A holiday provided temporary relief, but returning to the same conditions reset the burnout clock within weeks. Lasting recovery required identifying what she couldn't control, reducing felt responsibility for others, and making structural changes — not just taking time off.
The core insight: a holiday treats the symptom; understanding the underlying "shoulds" and fear drivers treats the cause.
What burnout actually is
- Not a clinical diagnosis — not in the DSM — but a real, distinct experience
- Emotional, psychological, and physical depletion that produces apathy and loss of motivation
- Different from tiredness: cousins with anxiety, depression, exhaustion — but burnout is always a slow burn
- Commonly described in workplace and caregiving contexts; now applicable to any life domain
- Early signals arrive long before the person becomes aware — often ignored for years, not just months
Warning signs that get ignored
- Intrusive fantasies about escaping pressure without real consequences (the "hit by a bus fantasy")

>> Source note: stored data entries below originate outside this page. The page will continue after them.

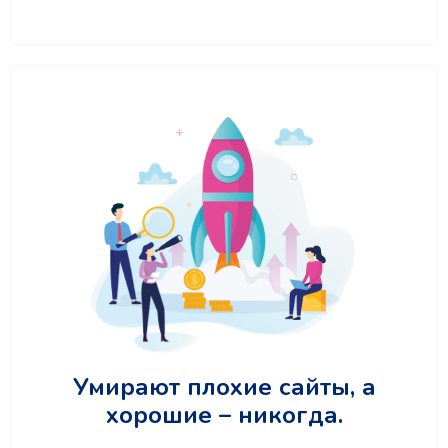
Умирают плохие сайты, а
хорошие – никогда.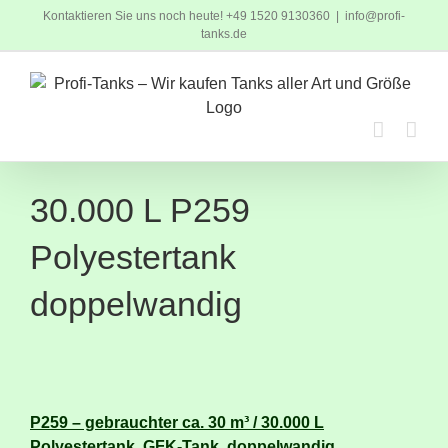
Zum
Kontaktieren Sie uns noch heute! +49 1520 9130360
|
info@profi-
Inhalt
tanks.de
springen
30.000 L P259
Polyestertank
doppelwandig
P259 – gebrauchter ca. 30 m³ / 30.000 L
Polyestertank, GFK-Tank, doppelwandig,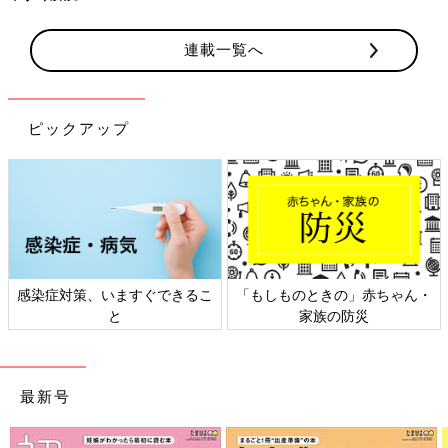
連載一覧へ
ピックアップ
ん・
日本外来小児科学会リーフレッ
六星占術 細木かおりさんの人
ト検討会
相談
最新号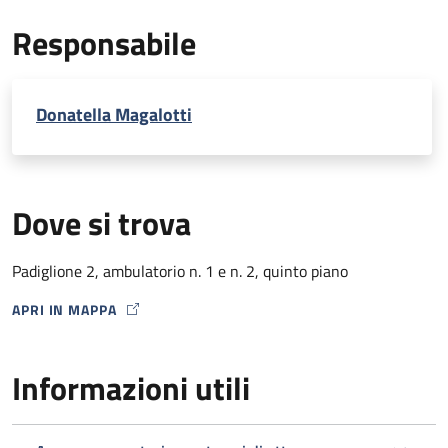
EcoDoppler transcranico con microbolle (per percorso
Responsabile
Stroke)
Donatella Magalotti
Dove si trova
Padiglione 2, ambulatorio n. 1 e n. 2, quinto piano
APRI IN MAPPA
MAP ICON
Informazioni utili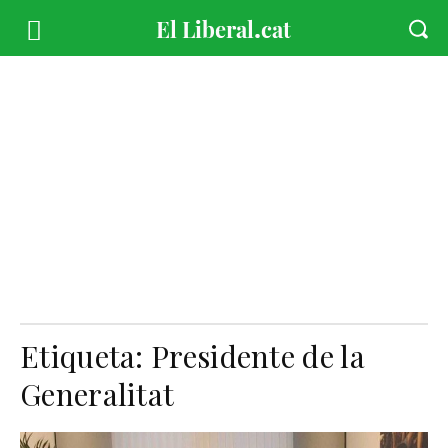
Etiqueta:
Presidente de la
Generalitat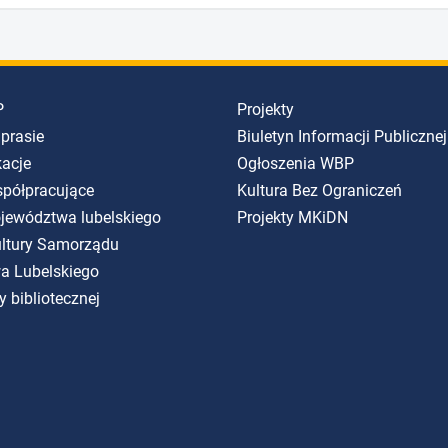
P
Projekty
 prasie
Biuletyn Informacji Publicznej
kacje
Ogłoszenia WBP
spółpracujące
Kultura Bez Ograniczeń
ojewództwa lubelskiego
Projekty MKiDN
Kultury Samorządu
a Lubelskiego
y bibliotecznej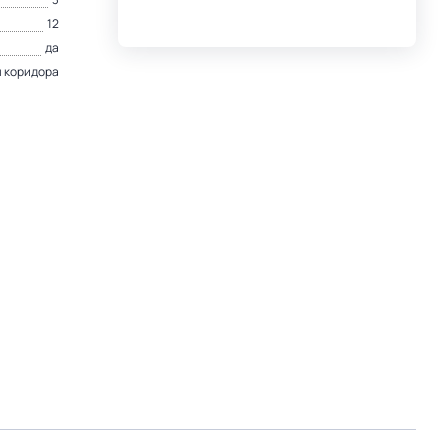
12
да
я коридора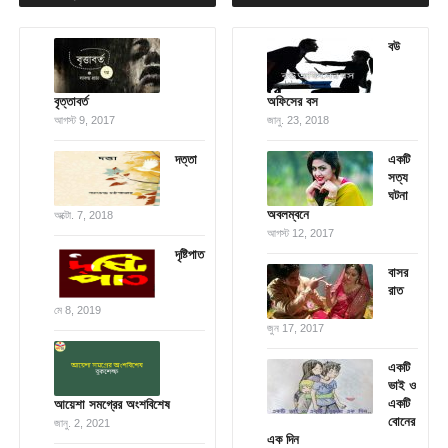
বউ
বৃত্তাবর্ত
অফিসের বস
আগস্ট 9, 2017
জানু. 23, 2018
দত্তা
একটি
সত্য
ঘটনা
অবলম্বনে
অক্টো. 7, 2018
আগস্ট 12, 2017
দৃষ্টিপাত
বাসর
রাত
মে 8, 2019
জুন 17, 2017
একটি
ভাই ও
একটি
আয়েশা সমগ্রের অংশবিশেষ
বোনের
জানু. 2, 2021
এক দিন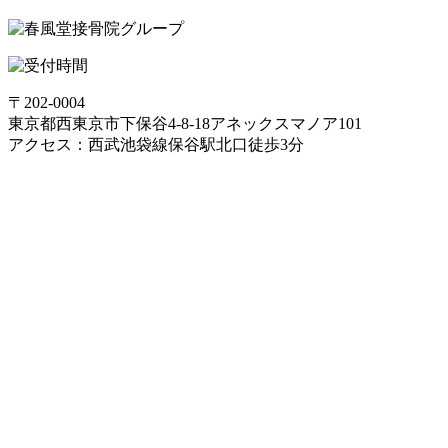
〒202-0004
東京都西東京市下保谷4-8-18アネックスマノア101
アクセス：西武池袋線保谷駅北口徒歩3分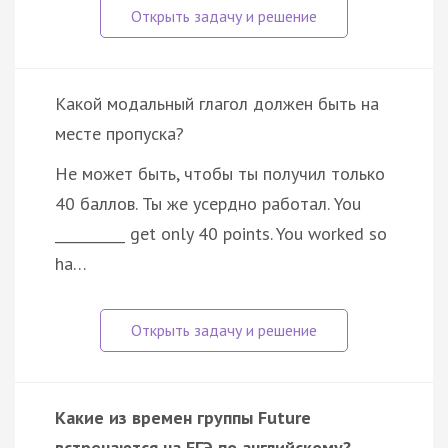
Какой модальный глагол должен быть на
месте пропуска?
He может быть, чтобы ты получил только
40 баллов. Ты же усердно работал. You
__________ get only 40 points. You worked so
ha…
Какие из времен группы Future
встречаются на ЕГЭ по английскому?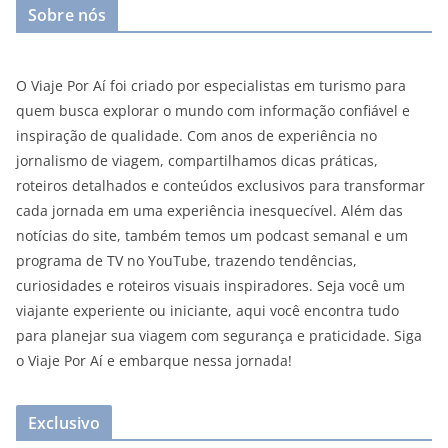
Sobre nós
O Viaje Por Aí foi criado por especialistas em turismo para
quem busca explorar o mundo com informação confiável e
inspiração de qualidade. Com anos de experiência no
jornalismo de viagem, compartilhamos dicas práticas,
roteiros detalhados e conteúdos exclusivos para transformar
cada jornada em uma experiência inesquecível. Além das
notícias do site, também temos um podcast semanal e um
programa de TV no YouTube, trazendo tendências,
curiosidades e roteiros visuais inspiradores. Seja você um
viajante experiente ou iniciante, aqui você encontra tudo
para planejar sua viagem com segurança e praticidade. Siga
o Viaje Por Aí e embarque nessa jornada!
Exclusivo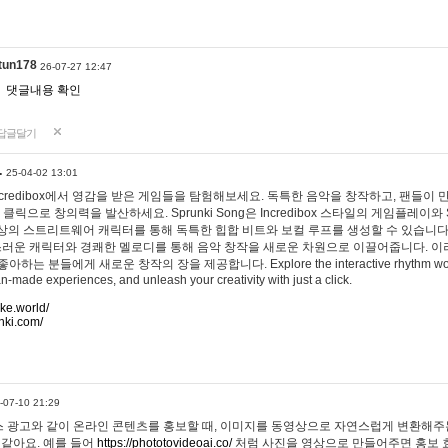
tun178
26-07-27 12:47
댓글내용 확인
답글달기
…
25-04-02 13:01
 Incredibox에서 영감을 받은 게임들을 탐험해보세요. 독특한 음악을 창작하고, 팬들이
 클릭으로 창의력을 발산하세요. Sprunki Song은 Incredibox 스타일의 게임플레이와 
상의 스트리트웨어 캐릭터를 통해 독특한 힙합 비트와 보컬 루프를 생성할 수 있습니다. 또한
사랑스러운 캐릭터와 경쾌한 멜로디를 통해 음악 창작을 새로운 차원으로 이끌어줍니다. 이
는 분들에게 새로운 창작의 장을 제공합니다. Explore the interactive rhythm world 
n-made experiences, and unleash your creativity with just a click.
ake.world/
nki.com/
-07-10 21:29
 광고와 같이 온라인 콘텐츠를 홍보할 때, 이미지를 동영상으로 자연스럽게 변환해주는
 같아요. 예를 들어
https://phototovideoai.co/
처럼 사진을 영상으로 만들어주면 홍보 효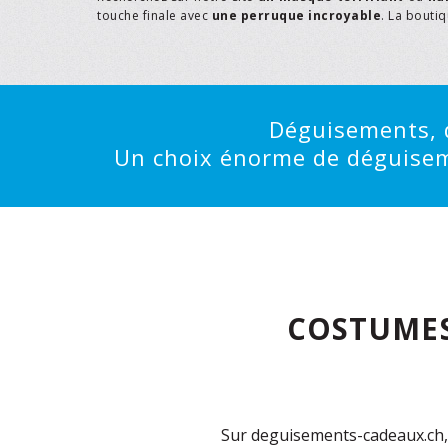
touche finale avec
une perruque incroyable
. La bouti
Déguisements, d
Un choix énorme de déguisemen
COSTUMES
Sur deguisements-cadeaux.ch, 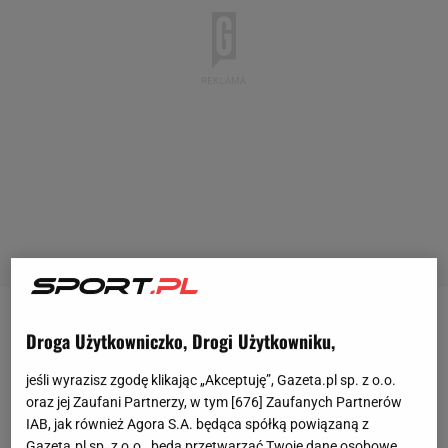
Polscy
skoczkowie zawodzą w tym sezonie. Dlatego
Droga Użytkowniczko, Drogi Użytkowniku,
nikt nie oczekiwał, że podczas konkursu
jeśli wyrazisz zgodę klikając „Akceptuję”, Gazeta.pl sp. z o.o.
drużynowego w Zakopanem będą w stanie walczył
oraz jej Zaufani Partnerzy, w tym [
676
] Zaufanych Partnerów
o miejsce na podium. Szansa na to w pewnym
IAB, jak również Agora S.A. będąca spółką powiązaną z
momencie jednak była, ale Polacy po raz kolejny
Gazeta.pl sp. z o.o., będą przetwarzać Twoje dane osobowe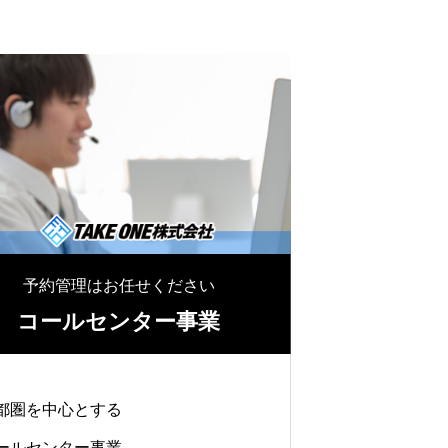
予約管理はお任せください
プロデュー
コールセンター事業
TAKE ONE
都圏を中心とする
独立支援＆
ールセンター事業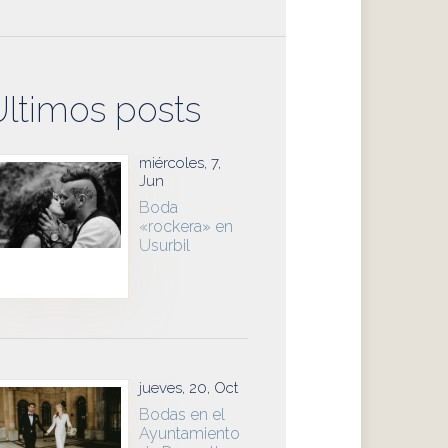
Últimos posts
miércoles, 7,
Jun
Boda
«rockera» en
Usurbil
jueves, 20, Oct
Bodas en el
Ayuntamiento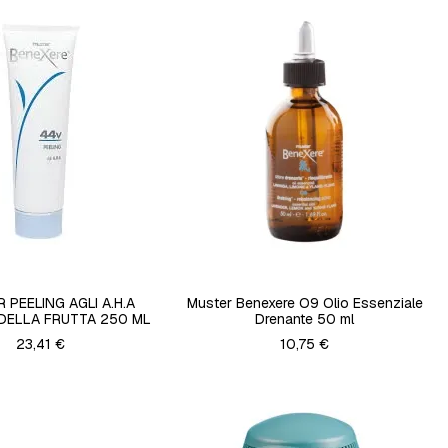
 PEELING AGLI A.H.A
Muster Benexere O9 Olio Essenziale
 DELLA FRUTTA 250 ML
Drenante 50 ml
23,41 €
10,75 €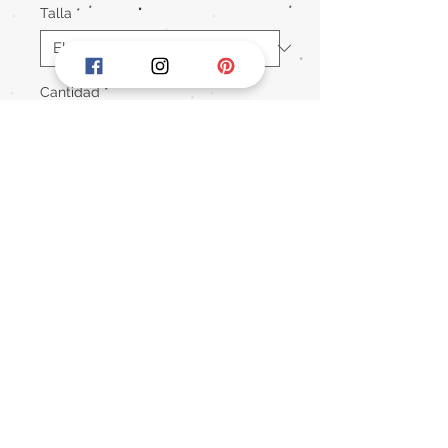
Talla
*
Cantidad
*
Agregar al carrito
Anillo inspirado Pandora
Anillo Churumbela de Bolitas. Hecho
en Plata 925
Información de contacto:
WhatsApp:
762 111 6841
mardeplatataxco@gmail.com
Taxco de Alarcón, Gro, México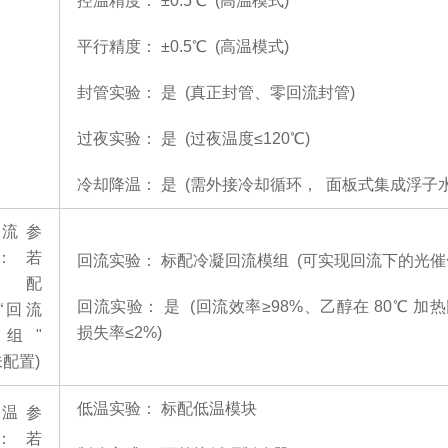
控温精度：
±0.5℃ (高温模式)
平行精度：
±0.5℃ (高温模式)
封管实验：
是
(真正封管、零回流封管)
过夜实验：
是
(过夜温度≤120℃)
冷却降温：
是
(需外接冷却循环， 面板式集成浮子
流参
：
若
回流实验：
标配冷凝回流模组
(可实现回流下的光催
选配
回流实验：
是
(回流效率≥98%、乙醇在 80℃ 加热
“回流
损失率≤2%)
组"
未配置)
低温实验：
标配低温模块
温参
：
若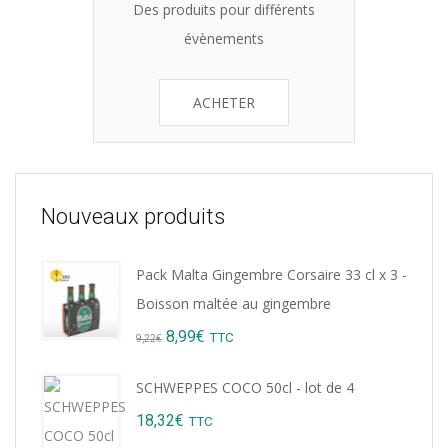
Des produits pour différents
évènements
ACHETER
Nouveaux produits
Pack Malta Gingembre Corsaire 33 cl x 3 -
Boisson maltée au gingembre
Original
Current
8,99
€
TTC
9,22
€
price
price
SCHWEPPES COCO 50cl - lot de 4
was:
is:
18,32
€
TTC
9,22€.
8,99€.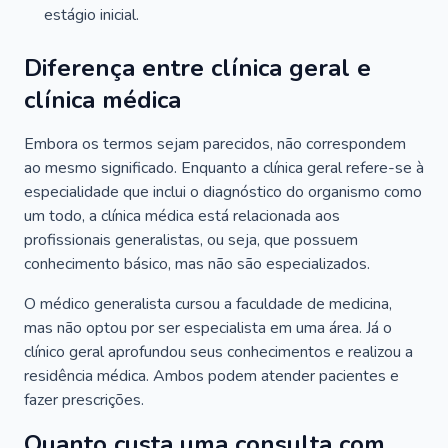
estágio inicial.
Diferença entre clínica geral e
clínica médica
Embora os termos sejam parecidos, não correspondem
ao mesmo significado. Enquanto a clínica geral refere-se à
especialidade que inclui o diagnóstico do organismo como
um todo, a clínica médica está relacionada aos
profissionais generalistas, ou seja, que possuem
conhecimento básico, mas não são especializados.
O médico generalista cursou a faculdade de medicina,
mas não optou por ser especialista em uma área. Já o
clínico geral aprofundou seus conhecimentos e realizou a
residência médica. Ambos podem atender pacientes e
fazer prescrições.
Quanto custa uma consulta com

- Daily internal arguments about calling in sick — exhausting in themselves
- Feeling like you're "running through quicksand": effort without progress
- Making decisions from fear rather than values
- Worrying persistently about things outside your control
Why holidays aren't enough
- A complete digital switch-off can produce rapid relief — but it removes responsibility temporarily, not structurally
- Returning to the same environment reinstates the same triggers within weeks
- The relief confirms the conditions were the problem, not the person's resilience
- A holiday is "a powerful band-aid" — it doesn't address the underlying drivers
The role of fear and identity
- Amantha's core fear: Inventium collapsing and taking part of her identity with it
- The fear was irrational but felt real — classic fear-based thinking
- Drilling down the fear to its logical conclusion ("what then?") revealed it was survivable
- Burnout often carries an existential dimension: questioning what you're doing, why, and for whom
- Unexamined "shoulds" — about growth, team size, ambition — compound the pressure
Tactics for recovery and prevention
- Identify what you can't control — stop spending mental energy on it
- Limit felt responsibility — distinguish between being impactful and being solely responsible for others' emotions and behaviour
- Audit depleting relationships — people who drain your tank are a cumulative burnout factor; reduce exposure where possible
- Physical path-walking exercise: literally walk down a path imagining one scenario in full sensory detail, then return and walk a different path for the alternative — based on chair work / gestalt therapy principles
- This physical movement dislodges fixed thinking and lets each internal "part" speak clearly
- Awareness is a first step, not an action — build the muscle of catching uncontrollable worries before acting on them
Physical signals worth taking seriously
- Frequent illness indicates immune system strain
- Gut issues are common — the brain-gut connection means emotional stress shows up physically
- Audible gut sounds in therapy sessions are not unusual — the body speaks before the mind admits the problem
- Autoimmune presentations often correlate with sustained emotional depletion
On ambition and "more"
- Cultural and family norms push toward always wanting bigger roles, larger teams, more growth
- Not everyone wants more — and owning that without apology is underused
- The useful question: what are the values, fears, and unmet needs driving the pursuit of "more"?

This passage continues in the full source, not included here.